Watch out for zombies!

My mother’s Yahrzeit is coming up, and her name will be on the Kaddish list this Shabbat, so perhaps it’s appropriate that I’m making a posting she would have considered complete gibberish.

For the last three weeks, my MacBook Pro has been giving me fits. When I tried to start a program, sometimes it just wouldn’t start. And, when I looked in /var/log/system.log, it was littered with lovely messages like these:

Apr 17 00:45:31 dssmac com.apple.launchd[103] ([0x0-0x2effefd].com.apple.systemevents): fork() failed, will try again in one second: Resource temporarily unavailable
Apr 17 00:45:31 dssmac com.apple.launchd[103] ([0x0-0x2effefd].com.apple.systemevents): Bug: launchd_core_logic.c:6780 (23714):35: jr->p
Apr 17 00:45:36 dssmac /usr/bin/osascript[13552]: spawn_via_launchd() failed, errno=12 label=[0x0-0x2f01eff].com.apple.systemevents path=/System/Library/CoreServices/System Events.app/Contents/MacOS/System Events flags=1
Apr 17 00:45:36 dssmac com.apple.launchd[103] ([0x0-0x2f01eff].com.apple.systemevents): fork() failed, will try again in one second: Resource temporarily unavailable
Apr 17 00:45:36 dssmac com.apple.launchd[103] ([0x0-0x2f01eff].com.apple.systemevents): Bug: launchd_core_logic.c:6780 (23714):35: jr->p
Apr 17 00:45:42 dssmac /usr/bin/osascript[13553]: spawn_via_launchd() failed, errno=12 label=[0x0-0x2f03f01].com.apple.systemevents path=/System/Library/CoreServices/System Events.app/Contents/MacOS/System Events flags=1
Apr 17 00:45:42 dssmac com.apple.launchd[103] ([0x0-0x2f03f01].com.apple.systemevents): fork() failed, will try again in one second: Resource temporarily unavailable
Apr 17 00:45:42 dssmac com.apple.launchd[103] ([0x0-0x2f03f01].com.apple.systemevents): Bug: launchd_core_logic.c:6780 (23714):35: jr->p
    

with the occasional

Apr 15 14:41:42 dssmac kernel[0]: proc: table is full    
    

thrown in for bad measure.

I couldn’t figure out what was going wrong (Activity Monitor only showed between 60-80 processes, far fewer than the system limit), so yesterday, I reinstalled Mac OS X (using the archive-and-install method) — and it didn’t help.

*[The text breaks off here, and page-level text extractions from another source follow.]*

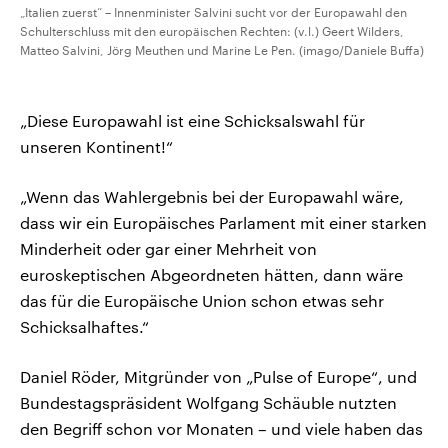
„Italien zuerst“ – Innenminister Salvini sucht vor der Europawahl den
Schulterschluss mit den europäischen Rechten: (v.l.) Geert Wilders,
Matteo Salvini, Jörg Meuthen und Marine Le Pen. (imago/Daniele Buffa)
„Diese Europawahl ist eine Schicksalswahl für
unseren Kontinent!“
„Wenn das Wahlergebnis bei der Europawahl wäre,
dass wir ein Europäisches Parlament mit einer starken
Minderheit oder gar einer Mehrheit von
euroskeptischen Abgeordneten hätten, dann wäre
das für die Europäische Union schon etwas sehr
Schicksalhaftes.“
Daniel Röder, Mitgründer von „Pulse of Europe“, und
Bundestagspräsident Wolfgang Schäuble nutzten
den Begriff schon vor Monaten – und viele haben das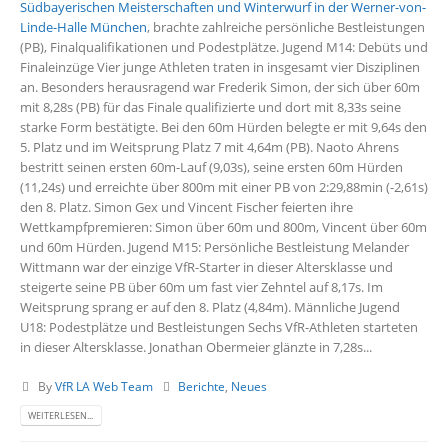
Südbayerischen Meisterschaften und Winterwurf in der Werner-von-
Linde-Halle München
, brachte zahlreiche persönliche Bestleistungen
(PB), Finalqualifikationen und Podestplätze. Jugend M14: Debüts und
Finaleinzüge Vier junge Athleten traten in insgesamt vier Disziplinen
an. Besonders herausragend war Frederik Simon, der sich über 60m
mit 8,28s (PB) für das Finale qualifizierte und dort mit 8,33s seine
starke Form bestätigte. Bei den 60m Hürden belegte er mit 9,64s den
5. Platz und im Weitsprung Platz 7 mit 4,64m (PB). Naoto Ahrens
bestritt seinen ersten 60m-Lauf (9,03s), seine ersten 60m Hürden
(11,24s) und erreichte über 800m mit einer PB von 2:29,88min (-2,61s)
den 8. Platz. Simon Gex und Vincent Fischer feierten ihre
Wettkampfpremieren: Simon über 60m und 800m, Vincent über 60m
und 60m Hürden. Jugend M15: Persönliche Bestleistung Melander
Wittmann war der einzige VfR-Starter in dieser Altersklasse und
steigerte seine PB über 60m um fast vier Zehntel auf 8,17s. Im
Weitsprung sprang er auf den 8. Platz (4,84m). Männliche Jugend
U18: Podestplätze und Bestleistungen Sechs VfR-Athleten starteten
in dieser Altersklasse. Jonathan Obermeier glänzte in 7,28s...
By
VfR LA Web Team
Berichte
,
Neues
WEITERLESEN...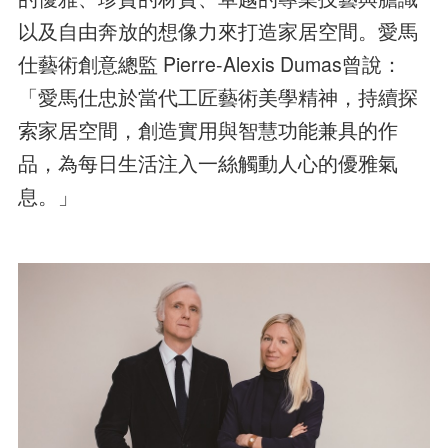
以及自由奔放的想像力來打造家居空間。愛馬
仕藝術創意總監 Pierre-Alexis Dumas曾說：
「愛馬仕忠於當代工匠藝術美學精神，持續探
索家居空間，創造實用與智慧功能兼具的作
品，為每日生活注入一絲觸動人心的優雅氣
息。」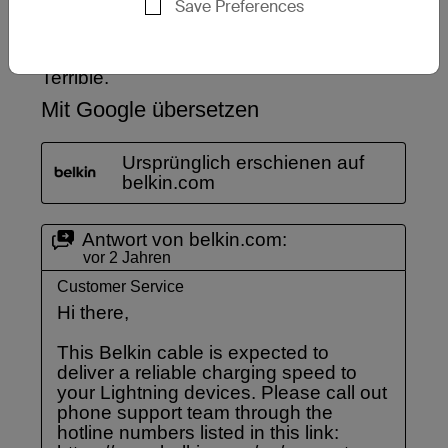
Save Preferences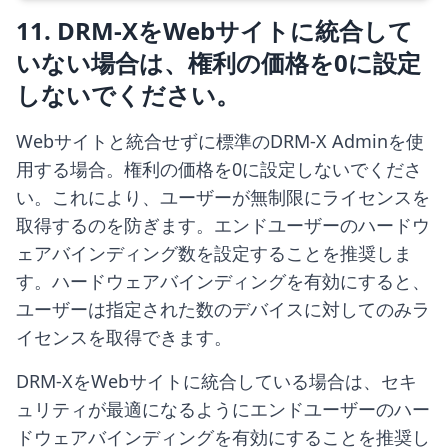
11. DRM-XをWebサイトに統合して
いない場合は、権利の価格を0に設定
しないでください。
Webサイトと統合せずに標準のDRM-X Adminを使
用する場合。権利の価格を0に設定しないでくださ
い。これにより、ユーザーが無制限にライセンスを
取得するのを防ぎます。エンドユーザーのハードウ
ェアバインディング数を設定することを推奨しま
す。ハードウェアバインディングを有効にすると、
ユーザーは指定された数のデバイスに対してのみラ
イセンスを取得できます。
DRM-XをWebサイトに統合している場合は、セキ
ュリティが最適になるようにエンドユーザーのハー
ドウェアバインディングを有効にすることを推奨し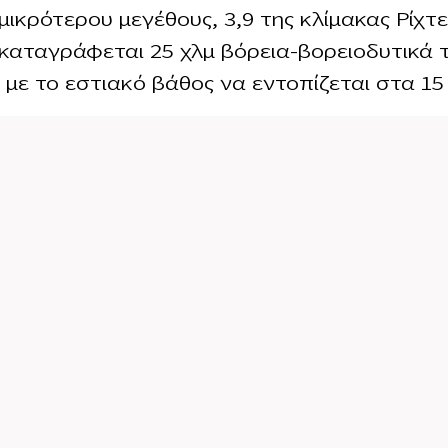
μικρότερου μεγέθους, 3,9 της κλίμακας Ρίχτε
καταγράφεται 25 χλμ βόρεια-βορειοδυτικά 
 με το εστιακό βάθος να εντοπίζεται στα 15 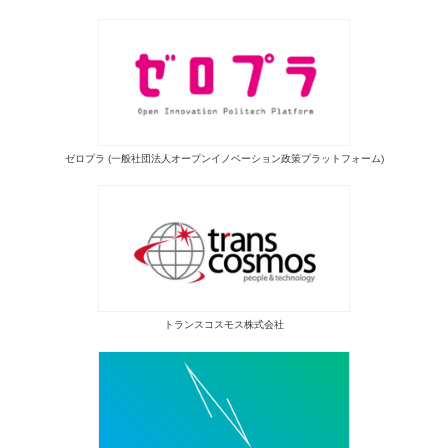
ゼロプラ (一般社団法人オープンイノベーション政策プラットフォーム)
トランスコスモス株式会社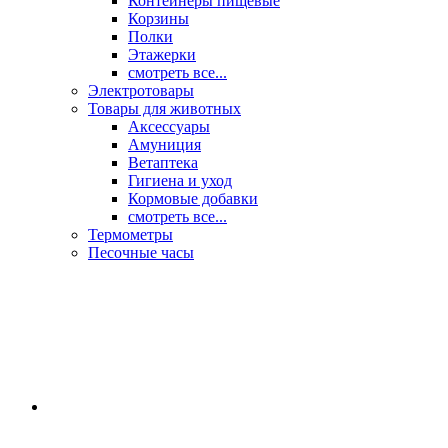
Контейнеры пищевые
Корзины
Полки
Этажерки
смотреть все...
Электротовары
Товары для животных
Аксессуары
Амуниция
Ветаптека
Гигиена и уход
Кормовые добавки
смотреть все...
Термометры
Песочные часы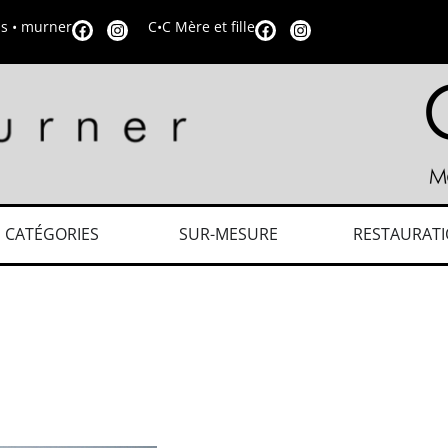
is • murner
C•C Mère et fille
CATÉGORIES
SUR-MESURE
RESTAURAT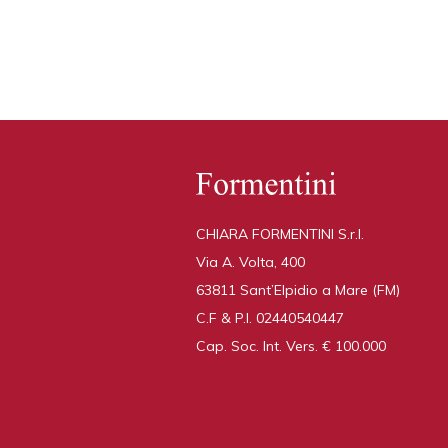
CHIARA FORMENTINI S.r.l.
Via A. Volta, 400
63811 Sant’Elpidio a Mare (FM)
C.F & P.I.
02440540447
Cap. Soc. Int. Vers. €
100.000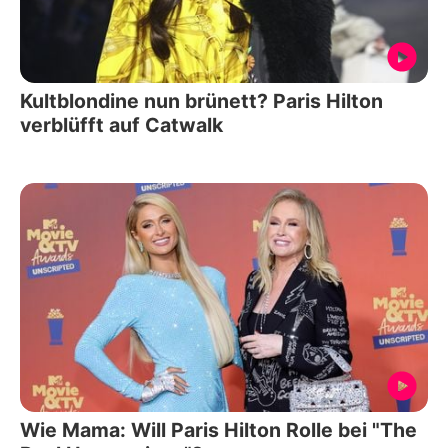
Kultblondine nun brünett? Paris Hilton
verblüfft auf Catwalk
Wie Mama: Will Paris Hilton Rolle bei "The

I was, needless to say, unhappy. I hadn’t brought my external drive to the office, so I couldn’t do a bare-metal reinstall yet. But I could (and did) tweet about my problem:

Still getting fork(1) failures (“resource not available” — which one, dammit?), so I guess it’s time for a full reinstall. Crud.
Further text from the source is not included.